VYPR
Vypr IntelligenceAI-generatedJun 4, 2026· 3 CVEs

Google ANGLE: Two Critical Sandbox Escapes and Data Leak Flaws Disclosed

Google's ANGLE graphics engine saw three vulnerabilities disclosed on June 4, 2026, including two critical flaws allowing sandbox escapes and one medium-severity data leak.

Key findings

  • Two critical ANGLE vulnerabilities (CVE-2026-10881, CVE-2026-11088) allow sandbox escapes.
  • A medium-severity flaw (CVE-2026-11090) enables cross-origin data leakage.
  • All three bugs were fixed in Google Chrome 149.0.7827.53.
  • The disclosures coincide with Chrome 149 patching a record 429 vulnerabilities.
  • AI is noted as a significant factor in the increased volume of vulnerability reports.

On June 4, 2026, a cluster of three vulnerabilities affecting Google's ANGLE graphics engine was disclosed, impacting Google Chrome. The disclosures include two critical severity flaws, CVE-2026-10881 and CVE-2026-11088, both rated at CVSSv3 9.6, and a medium severity data leak vulnerability, CVE-2026-11090.

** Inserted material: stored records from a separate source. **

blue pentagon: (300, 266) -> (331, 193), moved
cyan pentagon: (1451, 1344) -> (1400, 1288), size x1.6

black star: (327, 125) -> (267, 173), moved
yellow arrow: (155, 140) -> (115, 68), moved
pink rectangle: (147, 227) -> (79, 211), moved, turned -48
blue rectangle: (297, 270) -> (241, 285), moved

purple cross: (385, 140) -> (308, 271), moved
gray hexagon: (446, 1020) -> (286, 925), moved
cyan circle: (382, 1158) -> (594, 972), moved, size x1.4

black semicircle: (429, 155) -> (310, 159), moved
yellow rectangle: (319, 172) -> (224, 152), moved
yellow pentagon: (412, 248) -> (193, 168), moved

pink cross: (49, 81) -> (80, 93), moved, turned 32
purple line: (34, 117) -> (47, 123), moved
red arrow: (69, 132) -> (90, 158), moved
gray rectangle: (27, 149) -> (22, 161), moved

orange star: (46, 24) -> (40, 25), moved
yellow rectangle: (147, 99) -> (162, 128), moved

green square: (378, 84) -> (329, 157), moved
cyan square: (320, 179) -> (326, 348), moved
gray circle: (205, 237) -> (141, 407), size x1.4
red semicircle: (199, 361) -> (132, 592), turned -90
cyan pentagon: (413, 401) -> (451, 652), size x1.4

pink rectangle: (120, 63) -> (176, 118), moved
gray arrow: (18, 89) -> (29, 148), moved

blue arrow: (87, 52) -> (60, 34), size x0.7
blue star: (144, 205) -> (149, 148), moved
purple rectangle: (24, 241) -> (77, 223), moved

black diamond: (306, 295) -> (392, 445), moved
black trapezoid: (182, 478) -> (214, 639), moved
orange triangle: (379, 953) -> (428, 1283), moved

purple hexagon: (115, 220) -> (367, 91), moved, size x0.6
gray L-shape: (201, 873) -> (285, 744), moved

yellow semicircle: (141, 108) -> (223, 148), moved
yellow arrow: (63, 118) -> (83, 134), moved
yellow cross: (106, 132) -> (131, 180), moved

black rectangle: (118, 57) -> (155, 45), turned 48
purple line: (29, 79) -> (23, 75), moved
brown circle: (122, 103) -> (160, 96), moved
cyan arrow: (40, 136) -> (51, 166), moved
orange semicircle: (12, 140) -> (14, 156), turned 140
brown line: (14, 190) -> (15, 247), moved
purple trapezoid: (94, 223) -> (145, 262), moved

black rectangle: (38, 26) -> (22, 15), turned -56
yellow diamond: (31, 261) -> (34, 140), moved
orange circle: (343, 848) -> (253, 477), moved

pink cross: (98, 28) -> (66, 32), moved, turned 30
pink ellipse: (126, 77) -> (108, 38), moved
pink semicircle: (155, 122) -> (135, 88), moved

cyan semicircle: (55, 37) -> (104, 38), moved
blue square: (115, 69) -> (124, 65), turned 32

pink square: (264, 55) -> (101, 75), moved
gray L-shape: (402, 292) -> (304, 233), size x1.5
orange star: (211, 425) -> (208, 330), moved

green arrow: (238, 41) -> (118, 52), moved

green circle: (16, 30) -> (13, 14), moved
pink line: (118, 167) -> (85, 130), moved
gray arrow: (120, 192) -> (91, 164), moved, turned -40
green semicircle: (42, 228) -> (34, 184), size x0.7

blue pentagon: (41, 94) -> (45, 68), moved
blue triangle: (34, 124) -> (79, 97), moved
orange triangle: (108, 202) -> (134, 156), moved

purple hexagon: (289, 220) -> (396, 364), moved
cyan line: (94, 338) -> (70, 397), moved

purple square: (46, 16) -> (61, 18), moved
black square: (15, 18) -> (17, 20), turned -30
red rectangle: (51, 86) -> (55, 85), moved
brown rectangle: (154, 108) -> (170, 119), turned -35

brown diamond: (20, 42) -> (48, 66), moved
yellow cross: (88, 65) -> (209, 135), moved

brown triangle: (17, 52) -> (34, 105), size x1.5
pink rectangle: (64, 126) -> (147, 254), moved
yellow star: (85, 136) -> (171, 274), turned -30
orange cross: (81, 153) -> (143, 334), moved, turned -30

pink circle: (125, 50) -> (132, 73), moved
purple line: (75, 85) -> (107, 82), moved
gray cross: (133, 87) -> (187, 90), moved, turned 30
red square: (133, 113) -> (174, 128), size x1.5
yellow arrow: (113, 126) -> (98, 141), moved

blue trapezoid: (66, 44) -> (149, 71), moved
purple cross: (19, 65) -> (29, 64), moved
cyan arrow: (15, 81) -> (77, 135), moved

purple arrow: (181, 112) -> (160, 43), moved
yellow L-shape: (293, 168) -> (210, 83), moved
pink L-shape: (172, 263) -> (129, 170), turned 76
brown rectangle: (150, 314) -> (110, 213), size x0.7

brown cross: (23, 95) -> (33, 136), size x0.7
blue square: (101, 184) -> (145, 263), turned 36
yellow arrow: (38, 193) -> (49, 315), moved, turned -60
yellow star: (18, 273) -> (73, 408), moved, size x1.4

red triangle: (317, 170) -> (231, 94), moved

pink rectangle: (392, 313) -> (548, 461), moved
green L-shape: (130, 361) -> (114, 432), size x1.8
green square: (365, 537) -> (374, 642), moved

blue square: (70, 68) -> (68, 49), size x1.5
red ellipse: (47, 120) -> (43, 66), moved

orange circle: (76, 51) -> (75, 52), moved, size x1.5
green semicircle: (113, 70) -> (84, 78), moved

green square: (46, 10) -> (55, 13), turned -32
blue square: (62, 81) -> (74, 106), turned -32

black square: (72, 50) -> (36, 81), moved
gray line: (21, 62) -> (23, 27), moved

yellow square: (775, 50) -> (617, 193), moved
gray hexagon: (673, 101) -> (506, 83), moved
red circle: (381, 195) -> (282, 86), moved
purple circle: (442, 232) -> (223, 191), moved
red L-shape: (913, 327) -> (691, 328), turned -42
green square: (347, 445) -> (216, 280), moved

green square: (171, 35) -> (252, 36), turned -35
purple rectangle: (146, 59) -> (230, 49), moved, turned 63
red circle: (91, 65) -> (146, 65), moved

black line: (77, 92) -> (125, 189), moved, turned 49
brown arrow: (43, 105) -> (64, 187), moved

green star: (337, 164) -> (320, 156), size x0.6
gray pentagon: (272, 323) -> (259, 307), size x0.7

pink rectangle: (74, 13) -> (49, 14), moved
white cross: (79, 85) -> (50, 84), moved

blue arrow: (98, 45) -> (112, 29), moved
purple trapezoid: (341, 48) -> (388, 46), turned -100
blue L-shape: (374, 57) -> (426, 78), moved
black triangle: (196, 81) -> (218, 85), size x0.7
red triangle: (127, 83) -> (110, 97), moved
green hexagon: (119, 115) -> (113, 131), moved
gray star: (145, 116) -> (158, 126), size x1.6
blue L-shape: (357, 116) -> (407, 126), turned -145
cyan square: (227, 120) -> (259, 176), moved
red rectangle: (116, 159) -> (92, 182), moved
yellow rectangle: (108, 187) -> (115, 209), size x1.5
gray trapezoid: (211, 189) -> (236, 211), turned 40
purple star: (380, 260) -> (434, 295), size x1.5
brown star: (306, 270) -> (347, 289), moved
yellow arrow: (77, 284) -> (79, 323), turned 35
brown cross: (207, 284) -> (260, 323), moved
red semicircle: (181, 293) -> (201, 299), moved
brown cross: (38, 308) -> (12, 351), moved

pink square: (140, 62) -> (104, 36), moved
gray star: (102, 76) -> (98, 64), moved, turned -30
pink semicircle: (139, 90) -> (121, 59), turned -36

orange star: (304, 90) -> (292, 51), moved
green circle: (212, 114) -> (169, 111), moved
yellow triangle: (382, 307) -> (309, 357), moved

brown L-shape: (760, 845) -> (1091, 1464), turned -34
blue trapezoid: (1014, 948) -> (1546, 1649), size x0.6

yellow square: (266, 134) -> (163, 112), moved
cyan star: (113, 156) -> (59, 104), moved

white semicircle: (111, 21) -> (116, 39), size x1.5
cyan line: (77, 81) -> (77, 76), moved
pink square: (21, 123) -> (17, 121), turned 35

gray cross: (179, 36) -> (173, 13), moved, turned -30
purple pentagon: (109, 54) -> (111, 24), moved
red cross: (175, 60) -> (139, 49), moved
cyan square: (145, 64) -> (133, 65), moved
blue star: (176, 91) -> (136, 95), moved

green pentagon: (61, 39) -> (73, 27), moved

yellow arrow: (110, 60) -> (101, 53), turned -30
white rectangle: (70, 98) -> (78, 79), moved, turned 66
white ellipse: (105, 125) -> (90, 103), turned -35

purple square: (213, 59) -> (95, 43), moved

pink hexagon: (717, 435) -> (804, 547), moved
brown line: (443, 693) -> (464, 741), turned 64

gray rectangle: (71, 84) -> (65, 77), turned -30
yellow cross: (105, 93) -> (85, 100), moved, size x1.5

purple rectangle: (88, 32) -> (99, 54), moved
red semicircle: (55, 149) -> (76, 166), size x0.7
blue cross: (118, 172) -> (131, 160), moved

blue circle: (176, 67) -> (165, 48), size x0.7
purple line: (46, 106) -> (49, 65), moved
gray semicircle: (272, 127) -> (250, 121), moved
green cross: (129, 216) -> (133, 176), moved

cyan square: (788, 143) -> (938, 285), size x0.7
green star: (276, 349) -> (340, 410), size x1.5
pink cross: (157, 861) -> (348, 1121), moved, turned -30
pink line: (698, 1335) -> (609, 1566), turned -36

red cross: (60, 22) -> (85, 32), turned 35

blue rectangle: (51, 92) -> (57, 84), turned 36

These vulnerabilities were all fixed in Google Chrome version 149.0.7827.53. The disclosures align with a significant increase in vulnerability reporting, with Chrome 149 patching a record 429 security bugs, a number far exceeding previous releases. This surge is partly attributed to the increasing use of AI in vulnerability discovery and reporting, a trend noted by security researchers.

The most severe of the disclosed flaws, CVE-2026-10881, is an out-of-bounds read and write vulnerability within ANGLE. This could allow a remote attacker, via a specially crafted HTML page, to potentially escape Chrome's sandbox. SecurityWeek highlighted this as the most severe bug in the Chrome 149 update, noting its potential to achieve code execution.

Similarly, CVE-2026-11088, also rated critical, involves an integer overflow in ANGLE. While described as potentially leading to a sandbox escape, its Chromium security severity was noted as Medium. This suggests that while the potential impact is high, the exploitability or specific conditions required might be more constrained than other critical vulnerabilities.

The third vulnerability, CVE-2026-11090, is a medium-severity flaw related to uninitialized use in ANGLE. This could permit a remote attacker to leak cross-origin data through a malicious HTML page. While not as severe as the sandbox escape vulnerabilities, data leakage can still pose significant risks to user privacy and security.

All three vulnerabilities were addressed in Chrome 149.0.7827.53, which was released shortly after the disclosure window. Users are strongly advised to ensure their Chrome browsers are updated to this version or later to mitigate these risks. The simultaneous disclosure of these ANGLE-specific flaws underscores the ongoing importance of securing complex rendering engines within web browsers, especially as new discovery methods like AI accelerate the vulnerability disclosure cycle.

AI-written article. Grounded in 3 CVE records listed below.